Shredder from the Teenage Mutant Ninja Turtles (1987) series has problems with this. In the pilot, he teams up with the brain from Dimension X Krang, but refuses to create a new body for him because of this trope, but caves in later on. Once the bad guys and the Technodrome end up in Dimension X, Krang takes charge. This pops up later on in Turtles Forever, when Shredder rescues his counterpart from the 2003 series from imprisonment on an asteroid for the purpose of a Villain Team-Up. Unfortunately, the Darker and Edgier Shredder not only takes control of the Technodrome and Krang's technology, but also decides to wipe out creation himself.

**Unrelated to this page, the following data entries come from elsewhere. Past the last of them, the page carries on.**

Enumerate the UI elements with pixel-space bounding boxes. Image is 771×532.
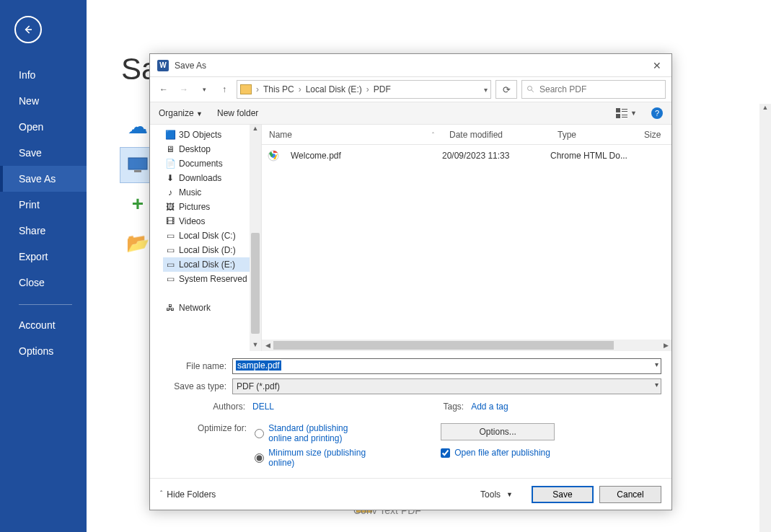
tree-item-network[interactable]: 🖧Network xyxy=(163,301,261,315)
filename-label: File name: xyxy=(160,361,232,371)
savetype-select[interactable]: PDF (*.pdf) ▾ xyxy=(232,378,661,394)
new-folder-button[interactable]: New folder xyxy=(217,108,258,118)
chevron-down-icon: ▼ xyxy=(630,110,637,117)
col-size[interactable]: Size xyxy=(637,130,671,140)
savetype-label: Save as type: xyxy=(160,381,232,391)
radio-minimum[interactable]: Minimum size (publishing online) xyxy=(255,448,369,468)
radio-standard[interactable]: Standard (publishing online and printing… xyxy=(255,423,369,443)
save-button[interactable]: Save xyxy=(532,486,594,503)
tree-item-icon: 📄 xyxy=(164,158,176,169)
tree-item-icon: 🎞 xyxy=(164,216,176,227)
dialog-body: 🟦3D Objects🖥Desktop📄Documents⬇Downloads♪… xyxy=(150,125,671,351)
scroll-up-icon[interactable]: ▲ xyxy=(250,125,261,135)
dialog-close-button[interactable]: ✕ xyxy=(643,60,671,71)
organize-button[interactable]: Organize ▼ xyxy=(159,108,203,118)
tree-scrollbar[interactable]: ▲ ▼ xyxy=(250,125,261,351)
hscroll-thumb[interactable] xyxy=(273,341,614,350)
tree-item[interactable]: 🖥Desktop xyxy=(163,142,261,156)
optimize-label: Optimize for: xyxy=(198,423,252,433)
dialog-footer: ˆHide Folders Tools▼ Save Cancel xyxy=(150,478,671,510)
col-date[interactable]: Date modified xyxy=(442,130,550,140)
help-button[interactable]: ? xyxy=(651,107,663,119)
tools-dropdown[interactable]: Tools▼ xyxy=(480,489,513,500)
view-mode-button[interactable]: ▼ xyxy=(616,108,637,118)
tree-item[interactable]: 🟦3D Objects xyxy=(163,128,261,142)
tags-add-link[interactable]: Add a tag xyxy=(471,402,508,412)
refresh-button[interactable]: ⟳ xyxy=(495,80,517,99)
tree-item[interactable]: 📄Documents xyxy=(163,156,261,171)
filename-input[interactable]: sample.pdf ▾ xyxy=(232,358,661,374)
tree-item-label: Pictures xyxy=(179,202,210,212)
view-icon xyxy=(616,108,627,118)
tree-item-icon: ▭ xyxy=(164,273,176,285)
cancel-button[interactable]: Cancel xyxy=(599,486,661,503)
tree-item-label: Downloads xyxy=(179,173,221,183)
svg-rect-0 xyxy=(128,158,147,169)
col-name[interactable]: Nameˆ xyxy=(262,130,442,140)
hide-folders-button[interactable]: ˆHide Folders xyxy=(160,489,216,500)
nav-forward-button[interactable]: → xyxy=(176,81,192,97)
options-button[interactable]: Options... xyxy=(441,423,555,440)
tags-label: Tags: xyxy=(441,402,471,412)
chevron-right-icon: › xyxy=(366,84,369,94)
open-after-checkbox[interactable]: Open file after publishing xyxy=(441,448,661,458)
address-bar[interactable]: › This PC › Local Disk (E:) › PDF ▾ xyxy=(237,80,491,99)
save-form: File name: sample.pdf ▾ Save as type: PD… xyxy=(150,351,671,478)
menu-account[interactable]: Account xyxy=(0,312,87,338)
tree-item-icon: ▭ xyxy=(164,230,176,241)
tree-item-icon: ▭ xyxy=(164,244,176,256)
col-type[interactable]: Type xyxy=(550,130,637,140)
menu-new[interactable]: New xyxy=(0,88,87,114)
folder-icon xyxy=(240,84,252,94)
svg-rect-7 xyxy=(622,115,627,115)
dialog-nav-row: ← → ▾ ↑ › This PC › Local Disk (E:) › PD… xyxy=(150,77,671,102)
menu-save-as[interactable]: Save As xyxy=(0,166,87,192)
tree-item[interactable]: ▭Local Disk (D:) xyxy=(163,243,261,257)
menu-save[interactable]: Save xyxy=(0,140,87,166)
tree-item[interactable]: ▭Local Disk (C:) xyxy=(163,229,261,243)
menu-share[interactable]: Share xyxy=(0,218,87,244)
savetype-value: PDF (*.pdf) xyxy=(237,381,280,391)
scrollbar-thumb[interactable] xyxy=(251,233,260,334)
page-scrollbar[interactable]: ▲ xyxy=(759,104,771,532)
scroll-down-icon[interactable]: ▼ xyxy=(250,341,261,351)
nav-up-button[interactable]: ↑ xyxy=(216,81,232,97)
breadcrumb-drive[interactable]: Local Disk (E:) xyxy=(306,84,362,94)
search-input[interactable]: Search PDF xyxy=(521,80,666,99)
tree-item[interactable]: ▭Local Disk (E:) xyxy=(163,257,261,272)
file-name: Welcome.pdf xyxy=(291,151,341,161)
file-date: 20/09/2023 11:33 xyxy=(442,151,550,161)
nav-recent-dropdown[interactable]: ▾ xyxy=(196,81,212,97)
tree-item-label: Videos xyxy=(179,216,205,226)
folder-open-icon: 📂 xyxy=(126,232,149,254)
file-type: Chrome HTML Do... xyxy=(550,151,637,161)
file-hscrollbar[interactable]: ◀ ▶ xyxy=(262,340,671,351)
menu-print[interactable]: Print xyxy=(0,192,87,218)
menu-open[interactable]: Open xyxy=(0,114,87,140)
authors-value[interactable]: DELL xyxy=(252,402,274,412)
breadcrumb-folder[interactable]: PDF xyxy=(374,84,391,94)
tree-item[interactable]: ⬇Downloads xyxy=(163,171,261,185)
tree-item-label: 3D Objects xyxy=(179,130,221,140)
tree-item-icon: ▭ xyxy=(164,259,176,270)
menu-options[interactable]: Options xyxy=(0,338,87,364)
scroll-left-icon[interactable]: ◀ xyxy=(262,342,273,349)
file-row[interactable]: Welcome.pdf 20/09/2023 11:33 Chrome HTML… xyxy=(262,145,671,167)
svg-rect-5 xyxy=(622,111,627,112)
tree-item[interactable]: 🖼Pictures xyxy=(163,200,261,214)
menu-close[interactable]: Close xyxy=(0,270,87,296)
svg-rect-1 xyxy=(134,170,141,172)
address-dropdown-icon[interactable]: ▾ xyxy=(484,86,488,94)
scroll-right-icon[interactable]: ▶ xyxy=(660,342,671,349)
tree-item[interactable]: ♪Music xyxy=(163,185,261,200)
save-as-dialog: W Save As ✕ ← → ▾ ↑ › This PC › Local Di… xyxy=(149,53,672,510)
menu-export[interactable]: Export xyxy=(0,244,87,270)
menu-info[interactable]: Info xyxy=(0,62,87,88)
tree-item-label: Local Disk (D:) xyxy=(179,245,236,255)
tree-item[interactable]: 🎞Videos xyxy=(163,214,261,229)
tree-item[interactable]: ▭System Reserved xyxy=(163,272,261,286)
breadcrumb-root[interactable]: This PC xyxy=(263,84,294,94)
back-button[interactable] xyxy=(14,16,42,43)
nav-back-button[interactable]: ← xyxy=(156,81,172,97)
scroll-up-arrow[interactable]: ▲ xyxy=(759,104,771,114)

In Transformers Prime, Megatron tries to revive Unicron so he can rule by his side. When Unicron wakes up he tells him he was wrong about two things: 1) Unicron woke up himself without Megatron's help, and 2) Unicron wants to destroy the universe and everything in it, including the Decepticons.
In Jackie Chan Adventures, Valmont's dealings with the demonic dragon Shendu ultimately lead to his ruin. In the third season finale, Shendu (now a spirit) pulls this on Daolon Wong, who offers to resurrect him in exchange for the Dragon Talisman power that his body will attract. To absolutely no-one's surprise, Shendu takes both the dragon power and the two Wong had managed to acquire.
In "Birds of a Feather", an episode of Batman: The Animated Series, Veronica Vreeland brings the Penguin into her social circle as a publicity stunt. He eventually finds out he's being used, and in his true flamboyantly villainous fashion, kidnaps and attempts to murder her.
In Scooby-Doo! Mystery Incorporated, Professor Pericles spent the entire series and a good chunk of its backstory trying to free the entity in the sarcophagus that drove most of the plot hoping to claim its power. In the end, he finally does, only for said entity to use Pericles as a physical vessel, killing him in the process.